• _PROBLEM TO SOLVE_: Set down the listing below verbatim, but only from its first line through the line containing "公式HP (373, 1026)".

MATERIAL PROVIDED Block Start

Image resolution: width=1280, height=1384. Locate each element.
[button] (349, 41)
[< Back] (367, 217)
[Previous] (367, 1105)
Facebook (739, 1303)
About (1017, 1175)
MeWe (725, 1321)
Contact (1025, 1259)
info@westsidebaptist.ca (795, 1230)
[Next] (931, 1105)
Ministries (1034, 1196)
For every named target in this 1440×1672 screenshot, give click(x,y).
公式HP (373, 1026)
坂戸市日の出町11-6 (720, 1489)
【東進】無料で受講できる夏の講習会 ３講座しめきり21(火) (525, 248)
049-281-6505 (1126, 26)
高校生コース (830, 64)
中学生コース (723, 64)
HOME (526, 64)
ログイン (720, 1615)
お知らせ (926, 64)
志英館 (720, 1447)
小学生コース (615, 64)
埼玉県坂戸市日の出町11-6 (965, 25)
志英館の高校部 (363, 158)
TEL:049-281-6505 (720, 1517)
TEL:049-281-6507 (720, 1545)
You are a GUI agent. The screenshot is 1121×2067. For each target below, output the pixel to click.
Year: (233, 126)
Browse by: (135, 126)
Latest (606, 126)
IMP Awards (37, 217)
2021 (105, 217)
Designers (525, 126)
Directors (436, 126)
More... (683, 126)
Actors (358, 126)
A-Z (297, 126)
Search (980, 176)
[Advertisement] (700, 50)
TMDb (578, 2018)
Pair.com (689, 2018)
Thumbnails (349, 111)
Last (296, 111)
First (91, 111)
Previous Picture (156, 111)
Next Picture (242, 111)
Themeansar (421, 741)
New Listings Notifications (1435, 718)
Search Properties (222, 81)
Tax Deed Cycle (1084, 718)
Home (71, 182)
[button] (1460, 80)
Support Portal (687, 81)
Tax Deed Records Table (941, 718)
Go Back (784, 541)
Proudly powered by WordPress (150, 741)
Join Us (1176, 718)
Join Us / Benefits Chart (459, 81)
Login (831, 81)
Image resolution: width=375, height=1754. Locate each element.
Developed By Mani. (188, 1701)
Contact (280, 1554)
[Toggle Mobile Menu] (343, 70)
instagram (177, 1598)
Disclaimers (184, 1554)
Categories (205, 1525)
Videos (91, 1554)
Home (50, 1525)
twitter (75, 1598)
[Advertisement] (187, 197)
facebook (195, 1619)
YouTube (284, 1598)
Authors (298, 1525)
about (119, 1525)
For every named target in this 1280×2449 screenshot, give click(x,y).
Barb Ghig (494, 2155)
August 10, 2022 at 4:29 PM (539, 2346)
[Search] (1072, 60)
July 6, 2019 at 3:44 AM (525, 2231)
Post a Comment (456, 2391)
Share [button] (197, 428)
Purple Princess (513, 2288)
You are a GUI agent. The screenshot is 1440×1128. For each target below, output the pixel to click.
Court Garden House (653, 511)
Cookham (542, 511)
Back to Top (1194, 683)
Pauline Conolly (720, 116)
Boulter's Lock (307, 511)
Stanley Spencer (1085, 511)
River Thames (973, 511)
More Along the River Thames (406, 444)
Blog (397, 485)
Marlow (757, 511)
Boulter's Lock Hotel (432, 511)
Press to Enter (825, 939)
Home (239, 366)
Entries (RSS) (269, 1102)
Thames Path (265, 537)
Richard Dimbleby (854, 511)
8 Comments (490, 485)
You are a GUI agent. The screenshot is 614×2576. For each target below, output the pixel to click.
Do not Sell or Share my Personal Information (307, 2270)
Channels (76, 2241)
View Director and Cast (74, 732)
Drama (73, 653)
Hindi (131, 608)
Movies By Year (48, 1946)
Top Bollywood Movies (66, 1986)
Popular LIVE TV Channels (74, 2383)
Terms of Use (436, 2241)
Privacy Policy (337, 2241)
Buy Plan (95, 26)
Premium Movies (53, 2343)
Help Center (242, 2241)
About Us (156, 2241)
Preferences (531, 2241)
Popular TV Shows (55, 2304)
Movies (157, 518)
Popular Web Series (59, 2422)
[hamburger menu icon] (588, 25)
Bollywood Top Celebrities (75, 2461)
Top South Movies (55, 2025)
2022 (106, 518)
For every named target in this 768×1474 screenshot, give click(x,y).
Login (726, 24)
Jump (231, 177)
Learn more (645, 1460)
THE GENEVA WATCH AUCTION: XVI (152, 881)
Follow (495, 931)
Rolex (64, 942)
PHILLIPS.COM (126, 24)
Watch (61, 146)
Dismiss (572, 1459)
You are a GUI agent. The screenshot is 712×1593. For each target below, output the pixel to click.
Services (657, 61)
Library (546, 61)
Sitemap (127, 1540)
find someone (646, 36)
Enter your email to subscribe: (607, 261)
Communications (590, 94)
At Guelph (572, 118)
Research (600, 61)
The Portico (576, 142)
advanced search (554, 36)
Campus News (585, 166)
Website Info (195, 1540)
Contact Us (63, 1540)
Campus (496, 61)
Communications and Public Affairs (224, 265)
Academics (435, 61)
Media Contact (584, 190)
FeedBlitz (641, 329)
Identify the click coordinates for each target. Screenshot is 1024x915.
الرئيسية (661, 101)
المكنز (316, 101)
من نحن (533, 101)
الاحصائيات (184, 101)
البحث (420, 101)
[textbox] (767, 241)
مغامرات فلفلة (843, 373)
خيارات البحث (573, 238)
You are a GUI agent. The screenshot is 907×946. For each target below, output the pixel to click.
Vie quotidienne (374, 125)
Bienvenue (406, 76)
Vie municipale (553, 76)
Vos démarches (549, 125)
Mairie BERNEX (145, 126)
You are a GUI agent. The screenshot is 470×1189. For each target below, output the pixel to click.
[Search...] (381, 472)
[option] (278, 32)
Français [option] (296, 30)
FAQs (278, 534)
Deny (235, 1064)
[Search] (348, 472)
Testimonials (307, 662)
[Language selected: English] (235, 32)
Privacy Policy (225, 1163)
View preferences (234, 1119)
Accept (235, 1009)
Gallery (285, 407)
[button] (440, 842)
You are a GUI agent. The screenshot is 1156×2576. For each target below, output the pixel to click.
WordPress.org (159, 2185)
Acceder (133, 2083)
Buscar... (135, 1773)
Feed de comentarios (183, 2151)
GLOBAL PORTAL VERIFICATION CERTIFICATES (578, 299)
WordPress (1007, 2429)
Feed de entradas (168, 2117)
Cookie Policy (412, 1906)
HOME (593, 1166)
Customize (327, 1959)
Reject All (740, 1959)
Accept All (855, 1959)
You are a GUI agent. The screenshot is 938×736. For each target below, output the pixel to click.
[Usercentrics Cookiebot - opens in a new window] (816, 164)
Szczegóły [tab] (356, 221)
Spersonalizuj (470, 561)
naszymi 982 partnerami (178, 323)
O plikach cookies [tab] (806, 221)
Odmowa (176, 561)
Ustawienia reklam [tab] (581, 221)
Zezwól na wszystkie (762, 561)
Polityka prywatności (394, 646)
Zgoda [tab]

MATERIAL PROVIDED Block End

• _TASK RESPONSE_:
Image resolution: width=1280, height=1384. Locate each element.
[button] (349, 41)
[< Back] (367, 217)
[Previous] (367, 1105)
Facebook (739, 1303)
About (1017, 1175)
MeWe (725, 1321)
Contact (1025, 1259)
info@westsidebaptist.ca (795, 1230)
[Next] (931, 1105)
Ministries (1034, 1196)
For every named target in this 1440×1672 screenshot, give click(x,y).
公式HP (373, 1026)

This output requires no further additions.